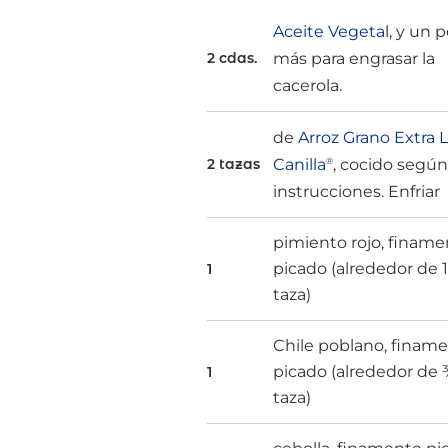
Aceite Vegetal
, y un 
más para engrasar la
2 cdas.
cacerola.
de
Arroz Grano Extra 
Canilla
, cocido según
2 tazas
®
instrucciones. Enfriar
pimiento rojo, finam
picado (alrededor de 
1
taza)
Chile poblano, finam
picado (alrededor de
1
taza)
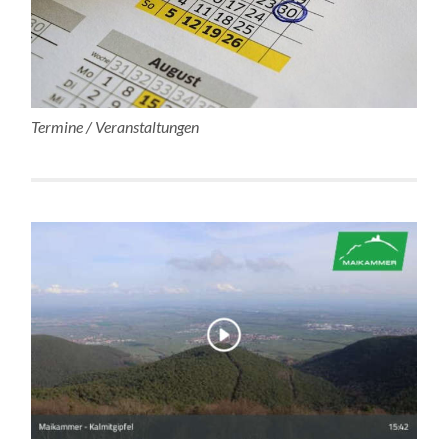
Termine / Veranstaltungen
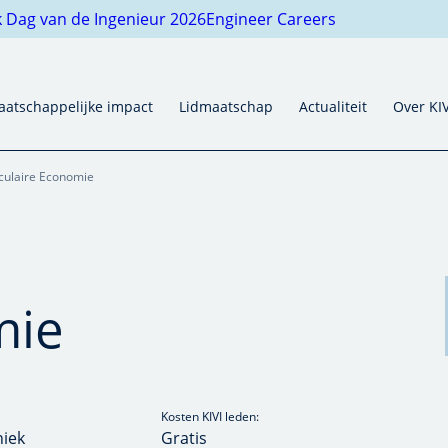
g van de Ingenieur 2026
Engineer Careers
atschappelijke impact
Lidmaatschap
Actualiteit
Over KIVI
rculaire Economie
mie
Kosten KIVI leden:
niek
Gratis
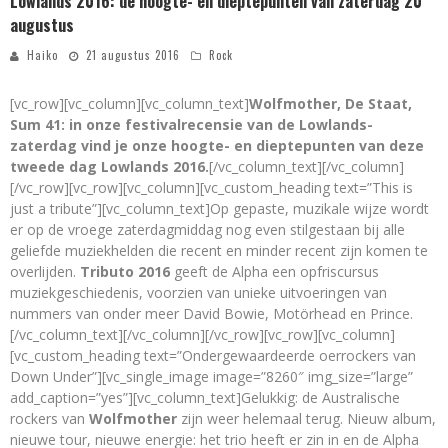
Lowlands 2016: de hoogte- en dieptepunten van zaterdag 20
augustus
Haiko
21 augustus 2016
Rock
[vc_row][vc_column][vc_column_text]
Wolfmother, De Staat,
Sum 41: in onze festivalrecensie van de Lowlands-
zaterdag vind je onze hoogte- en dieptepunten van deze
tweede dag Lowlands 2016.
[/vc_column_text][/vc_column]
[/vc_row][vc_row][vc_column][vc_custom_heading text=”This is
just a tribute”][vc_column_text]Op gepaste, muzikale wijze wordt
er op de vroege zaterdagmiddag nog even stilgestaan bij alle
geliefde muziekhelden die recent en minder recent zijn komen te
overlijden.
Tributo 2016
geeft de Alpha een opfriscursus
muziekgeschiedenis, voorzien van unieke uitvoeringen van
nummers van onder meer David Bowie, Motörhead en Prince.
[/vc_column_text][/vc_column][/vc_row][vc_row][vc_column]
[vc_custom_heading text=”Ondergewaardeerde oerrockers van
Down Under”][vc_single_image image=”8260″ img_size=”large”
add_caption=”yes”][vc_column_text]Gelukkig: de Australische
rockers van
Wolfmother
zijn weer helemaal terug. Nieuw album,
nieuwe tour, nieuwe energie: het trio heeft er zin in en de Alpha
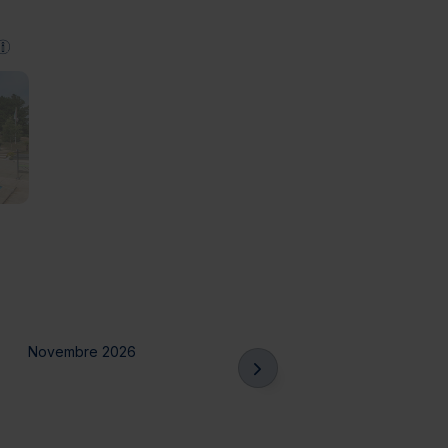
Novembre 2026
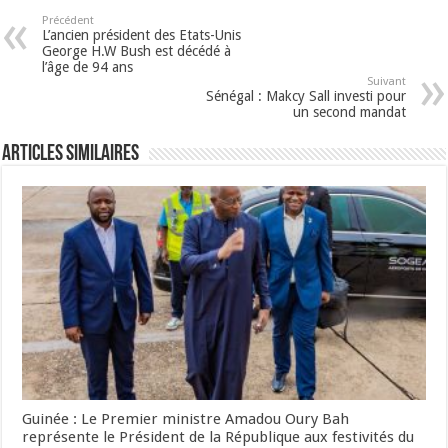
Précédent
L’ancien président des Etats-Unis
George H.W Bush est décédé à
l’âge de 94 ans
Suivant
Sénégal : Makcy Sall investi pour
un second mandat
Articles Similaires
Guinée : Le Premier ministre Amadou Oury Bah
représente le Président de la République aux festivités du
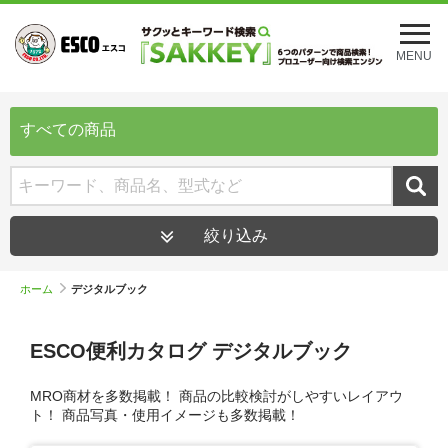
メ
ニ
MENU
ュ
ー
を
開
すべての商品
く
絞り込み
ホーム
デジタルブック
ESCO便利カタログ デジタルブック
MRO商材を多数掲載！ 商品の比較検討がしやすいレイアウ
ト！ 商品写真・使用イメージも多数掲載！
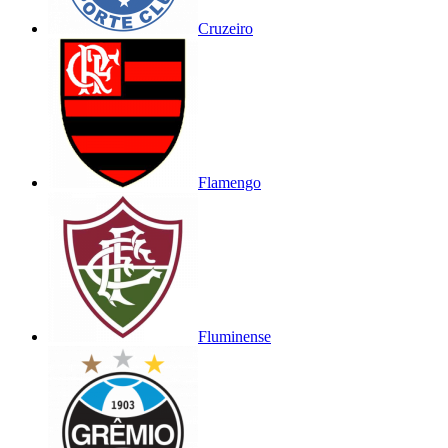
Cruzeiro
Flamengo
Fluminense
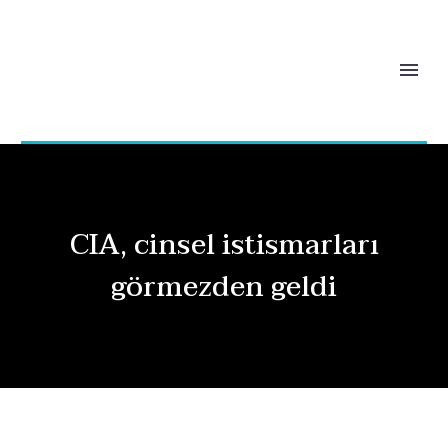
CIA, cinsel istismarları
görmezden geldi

::::

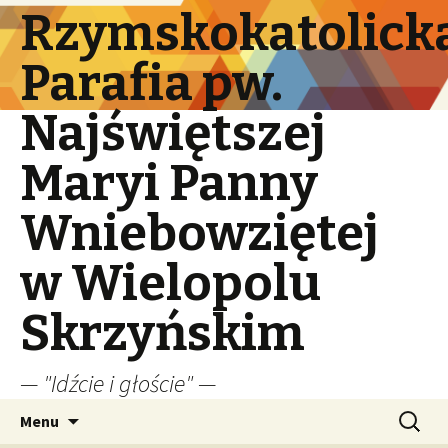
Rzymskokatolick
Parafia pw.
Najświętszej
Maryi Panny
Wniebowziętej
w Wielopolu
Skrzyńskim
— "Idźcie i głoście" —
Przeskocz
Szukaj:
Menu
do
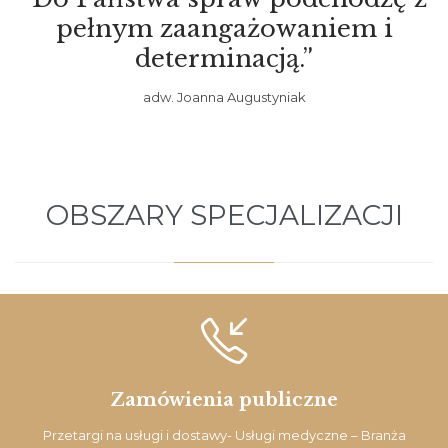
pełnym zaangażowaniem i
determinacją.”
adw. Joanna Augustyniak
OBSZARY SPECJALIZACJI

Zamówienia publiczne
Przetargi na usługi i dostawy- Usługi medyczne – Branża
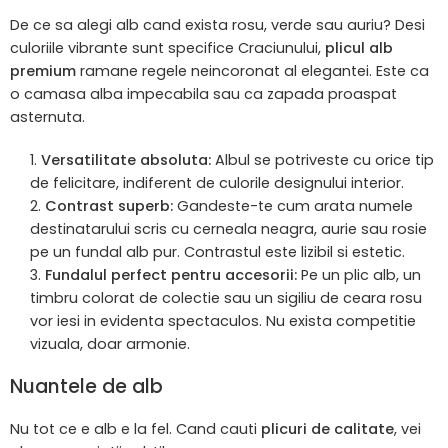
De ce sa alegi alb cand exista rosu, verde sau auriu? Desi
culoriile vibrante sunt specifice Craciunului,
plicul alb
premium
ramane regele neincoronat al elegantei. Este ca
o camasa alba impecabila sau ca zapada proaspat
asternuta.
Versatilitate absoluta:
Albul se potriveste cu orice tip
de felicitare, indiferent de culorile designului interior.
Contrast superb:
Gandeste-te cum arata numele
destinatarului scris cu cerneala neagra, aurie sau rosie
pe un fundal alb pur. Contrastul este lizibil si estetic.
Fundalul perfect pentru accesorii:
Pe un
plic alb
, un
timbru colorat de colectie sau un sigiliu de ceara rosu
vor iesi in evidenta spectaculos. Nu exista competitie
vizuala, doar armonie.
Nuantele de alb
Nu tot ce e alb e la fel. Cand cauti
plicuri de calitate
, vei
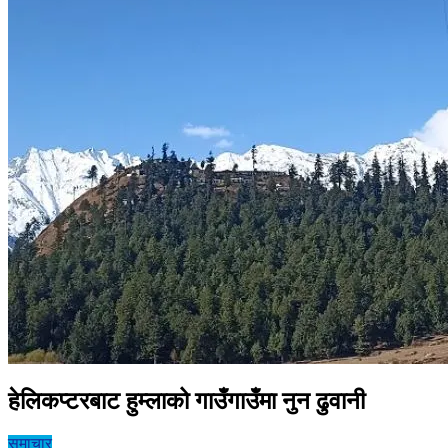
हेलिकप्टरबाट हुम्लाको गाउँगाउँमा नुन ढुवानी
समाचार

::::

- _What is required_
In the entries above, identify every line with the word "Lowlands". Copy those lines.

- _Answer below_
Lowlands 2016: de hoogte- en dieptepunten van zaterdag 20
Sum 41: in onze festivalrecensie van de Lowlands-
tweede dag Lowlands 2016.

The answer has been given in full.